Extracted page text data
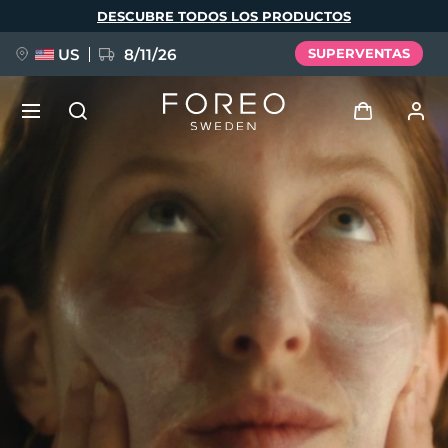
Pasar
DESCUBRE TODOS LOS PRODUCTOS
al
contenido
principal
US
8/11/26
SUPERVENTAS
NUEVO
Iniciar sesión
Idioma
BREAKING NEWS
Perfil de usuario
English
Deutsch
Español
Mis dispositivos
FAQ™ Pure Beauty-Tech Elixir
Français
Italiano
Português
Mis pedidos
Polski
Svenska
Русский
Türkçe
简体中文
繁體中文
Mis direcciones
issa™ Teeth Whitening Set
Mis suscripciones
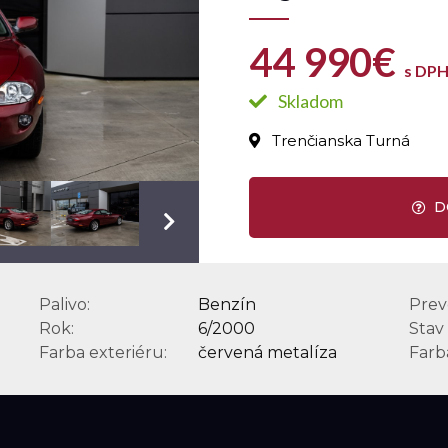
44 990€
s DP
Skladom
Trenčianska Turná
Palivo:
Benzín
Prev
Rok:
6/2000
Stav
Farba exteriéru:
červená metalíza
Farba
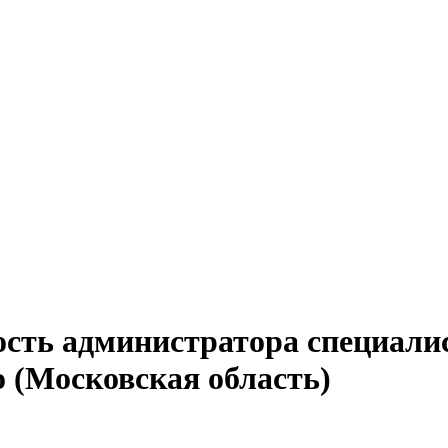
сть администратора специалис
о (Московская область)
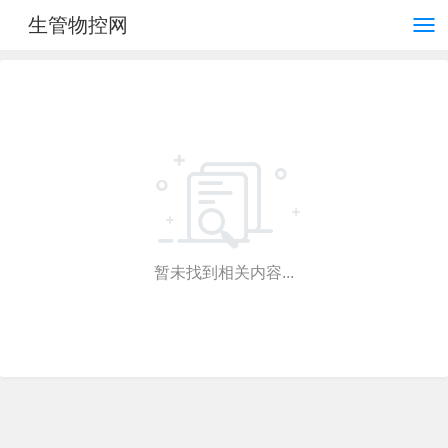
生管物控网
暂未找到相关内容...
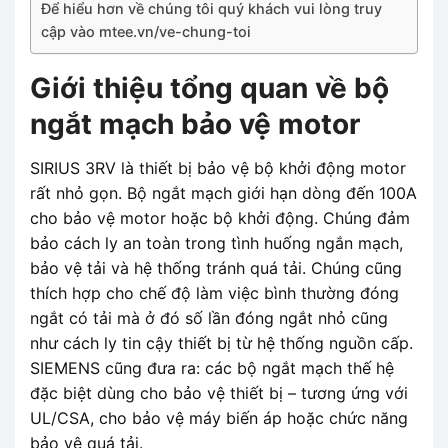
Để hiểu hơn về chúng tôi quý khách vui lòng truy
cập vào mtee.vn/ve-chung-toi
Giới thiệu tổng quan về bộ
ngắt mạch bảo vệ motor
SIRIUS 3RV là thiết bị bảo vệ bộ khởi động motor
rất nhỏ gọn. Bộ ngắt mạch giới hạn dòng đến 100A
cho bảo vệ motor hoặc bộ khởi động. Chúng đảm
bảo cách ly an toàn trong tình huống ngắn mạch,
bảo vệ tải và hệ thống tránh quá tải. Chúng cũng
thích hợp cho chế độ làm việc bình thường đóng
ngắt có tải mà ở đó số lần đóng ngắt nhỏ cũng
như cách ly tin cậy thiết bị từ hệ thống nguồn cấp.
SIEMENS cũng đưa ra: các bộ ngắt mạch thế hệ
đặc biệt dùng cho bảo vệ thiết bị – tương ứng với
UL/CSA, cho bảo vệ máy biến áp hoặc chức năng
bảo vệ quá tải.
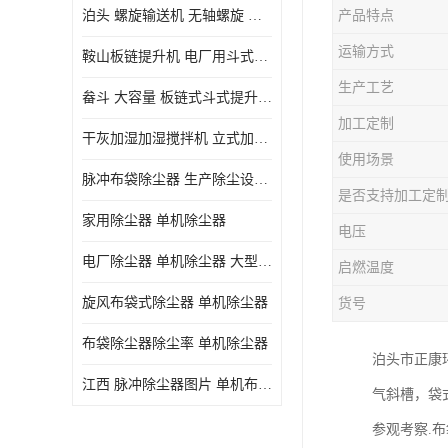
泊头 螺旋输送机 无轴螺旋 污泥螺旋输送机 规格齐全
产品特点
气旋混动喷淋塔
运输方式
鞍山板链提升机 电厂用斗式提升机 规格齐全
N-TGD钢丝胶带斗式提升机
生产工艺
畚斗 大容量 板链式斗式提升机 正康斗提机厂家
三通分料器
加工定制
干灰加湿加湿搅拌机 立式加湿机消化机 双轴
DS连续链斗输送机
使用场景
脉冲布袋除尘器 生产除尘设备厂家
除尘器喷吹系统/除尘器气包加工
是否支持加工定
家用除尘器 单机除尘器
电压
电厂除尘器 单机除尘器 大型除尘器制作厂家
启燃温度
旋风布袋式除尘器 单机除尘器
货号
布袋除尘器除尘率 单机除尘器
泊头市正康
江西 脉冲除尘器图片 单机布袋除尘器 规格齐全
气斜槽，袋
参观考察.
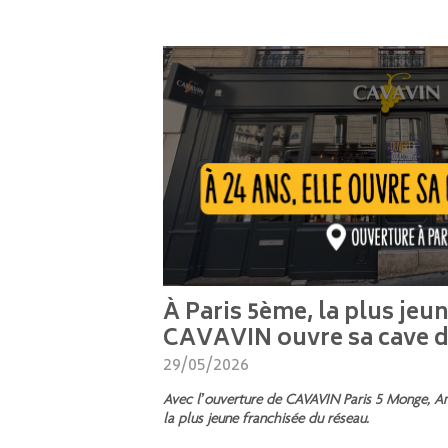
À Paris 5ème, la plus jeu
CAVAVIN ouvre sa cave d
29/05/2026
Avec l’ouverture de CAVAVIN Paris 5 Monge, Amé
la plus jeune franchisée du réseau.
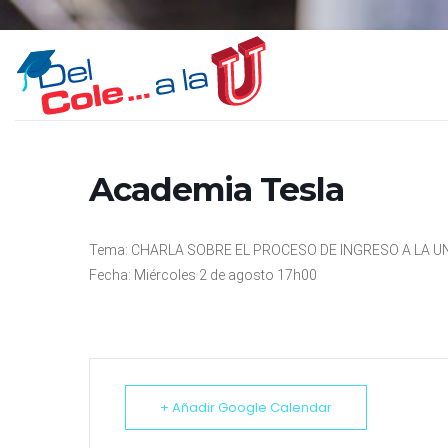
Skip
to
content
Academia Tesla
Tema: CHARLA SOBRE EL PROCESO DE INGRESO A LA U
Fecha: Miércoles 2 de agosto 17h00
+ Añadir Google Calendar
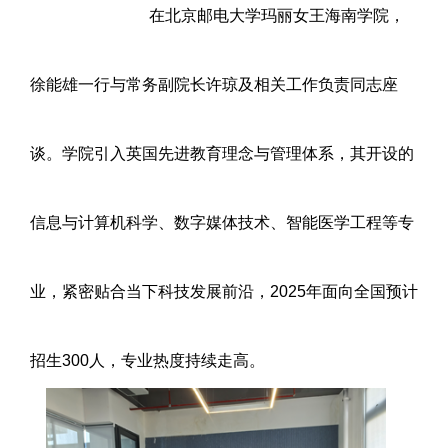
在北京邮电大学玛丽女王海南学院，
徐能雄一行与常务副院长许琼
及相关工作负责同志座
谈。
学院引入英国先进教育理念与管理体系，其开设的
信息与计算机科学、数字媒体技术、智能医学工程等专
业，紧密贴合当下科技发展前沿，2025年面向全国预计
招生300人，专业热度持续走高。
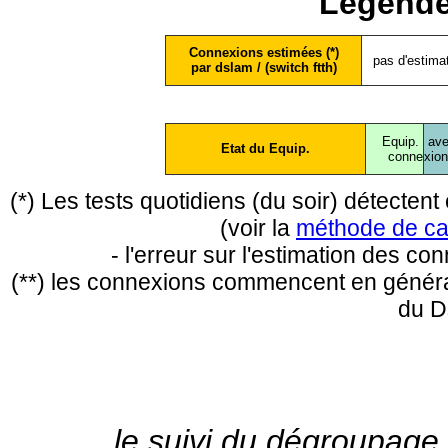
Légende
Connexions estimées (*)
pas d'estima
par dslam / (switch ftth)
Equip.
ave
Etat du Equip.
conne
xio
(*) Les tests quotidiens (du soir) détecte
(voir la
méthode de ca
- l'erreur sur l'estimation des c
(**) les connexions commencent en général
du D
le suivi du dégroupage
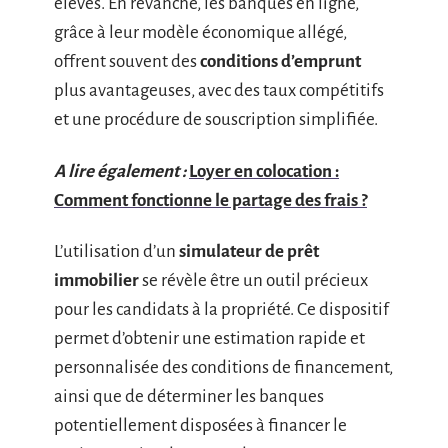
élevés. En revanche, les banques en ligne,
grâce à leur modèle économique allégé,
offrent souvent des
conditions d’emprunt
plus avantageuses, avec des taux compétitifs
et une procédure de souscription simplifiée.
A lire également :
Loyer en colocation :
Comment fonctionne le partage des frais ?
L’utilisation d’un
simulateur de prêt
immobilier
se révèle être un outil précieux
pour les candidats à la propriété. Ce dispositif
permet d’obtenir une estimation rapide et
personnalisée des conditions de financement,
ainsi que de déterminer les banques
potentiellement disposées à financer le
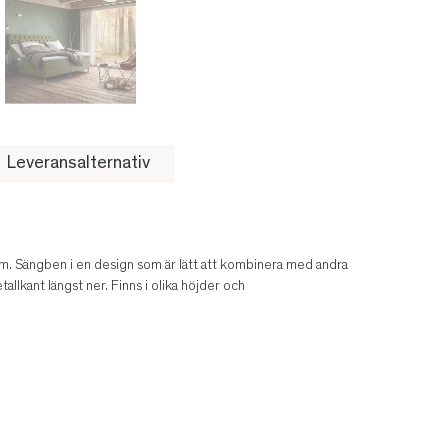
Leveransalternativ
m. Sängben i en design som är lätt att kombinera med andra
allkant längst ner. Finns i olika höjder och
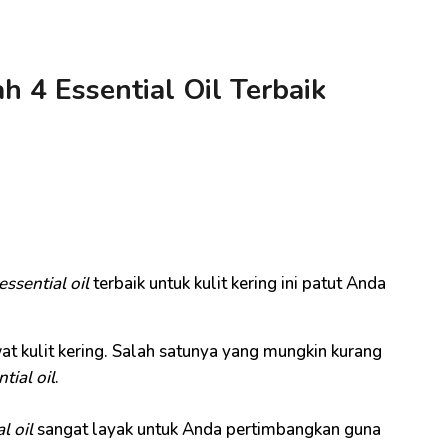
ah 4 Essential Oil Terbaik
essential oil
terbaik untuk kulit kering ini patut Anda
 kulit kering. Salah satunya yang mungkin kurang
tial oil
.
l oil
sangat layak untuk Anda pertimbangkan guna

§ EXERCISE AIM
Drop the images and copy all the data exactly.

§ SOLUTION FOR THIS TASK
Pasar
DESCUBRE TODOS LOS PRODUCTOS
al
contenido
principal
US
8/11/26
SUPERVENTAS
NUEVO
Iniciar sesión
Idioma
BREAKING NEWS
Perfil de usuario
English
Deutsch
Español
Mis dispositivos
FAQ™ Pure Beauty-Tech Elixir
Français
Italiano
Português
Mis pedidos
Polski
Svenska
Русский
Türkçe
简体中文
繁體中文
Mis direcciones
issa™ Teeth Whitening Set
Mis suscripciones
44 990€
s DP
Skladom
Trenčianska Turná
Palivo:
Benzín
Prev
Rok:
6/2000
Stav
Farba exteriéru:
červená metalíza
Farba
сть администратора специалис
о (Московская область)
生管物控网
暂未找到相关内容...
Để hiểu hơn về chúng tôi quý khách vui lòng truy
cập vào mtee.vn/ve-chung-toi
Giới thiệu tổng quan về bộ
ngắt mạch bảo vệ motor
SIRIUS 3RV là thiết bị bảo vệ bộ khởi động motor
rất nhỏ gọn. Bộ ngắt mạch giới hạn dòng đến 100A
cho bảo vệ motor hoặc bộ khởi động. Chúng đảm
bảo cách ly an toàn trong tình huống ngắn mạch,
bảo vệ tải và hệ thống tránh quá tải. Chúng cũng
thích hợp cho chế độ làm việc bình thường đóng
ngắt có tải mà ở đó số lần đóng ngắt nhỏ cũng
như cách ly tin cậy thiết bị từ hệ thống nguồn cấp.
SIEMENS cũng đưa ra: các bộ ngắt mạch thế hệ
đặc biệt dùng cho bảo vệ thiết bị – tương ứng với
UL/CSA, cho bảo vệ máy biến áp hoặc chức năng
bảo vệ quá tải.
泊头 螺旋输送机 无轴螺旋 污泥螺旋输送机 规格齐全
产品特点
气旋混动喷淋塔
运输方式
鞍山板链提升机 电厂用斗式提升机 规格齐全
N-TGD钢丝胶带斗式提升机
生产工艺
畚斗 大容量 板链式斗式提升机 正康斗提机厂家
三通分料器
加工定制
干灰加湿加湿搅拌机 立式加湿机消化机 双轴
DS连续链斗输送机
使用场景
脉冲布袋除尘器 生产除尘设备厂家
除尘器喷吹系统/除尘器气包加工
是否支持加工定
家用除尘器 单机除尘器
电压
电厂除尘器 单机除尘器 大型除尘器制作厂家
启燃温度
旋风布袋式除尘器 单机除尘器
货号
布袋除尘器除尘率 单机除尘器
泊头市正康
江西 脉冲除尘器图片 单机布袋除尘器 规格齐全
气斜槽，袋
参观考察.
À Paris 5ème, la plus jeu
CAVAVIN ouvre sa cave d
29/05/2026
Avec l’ouverture de CAVAVIN Paris 5 Monge, Amé
la plus jeune franchisée du réseau.
Skip
to
content
Academia Tesla
Tema: CHARLA SOBRE EL PROCESO DE INGRESO A LA U
Fecha: Miércoles 2 de agosto 17h00
+ Añadir Google Calendar
在北京邮电大学玛丽女王海南学院，
徐能雄一行与常务副院长许琼
及相关工作负责同志座
谈。
学院引入英国先进教育理念与管理体系，其开设的
信息与计算机科学、数字媒体技术、智能医学工程等专
业，紧密贴合当下科技发展前沿，2025年面向全国预计
招生300人，专业热度持续走高。
Légende
Connexions estimées (*)
pas d'estima
par dslam / (switch ftth)
Equip.
ave
Etat du Equip.
conne
xio
(*) Les tests quotidiens (du soir) détecte
(voir la
méthode de ca
- l'erreur sur l'estimation des c
(**) les connexions commencent en général
du D
le suivi du dégroupage
élevés. En revanche, les banques en ligne,
grâce à leur modèle économique allégé,
offrent souvent des
conditions d’emprunt
plus avantageuses, avec des taux compétitifs
et une procédure de souscription simplifiée.
A lire également :
Loyer en colocation :
Comment fonctionne le partage des frais ?
L’utilisation d’un
simulateur de prêt
immobilier
se révèle être un outil précieux
pour les candidats à la propriété. Ce dispositif
permet d’obtenir une estimation rapide et
personnalisée des conditions de financement,
ainsi que de déterminer les banques
potentiellement disposées à financer le
Leveransalternativ
m. Sängben i en design som är lätt att kombinera med andra
allkant längst ner. Finns i olika höjder och
ah 4 Essential Oil Terbaik
essential oil
terbaik untuk kulit kering ini patut Anda
 kulit kering. Salah satunya yang mungkin kurang
tial oil
.
l oil
sangat layak untuk Anda pertimbangkan guna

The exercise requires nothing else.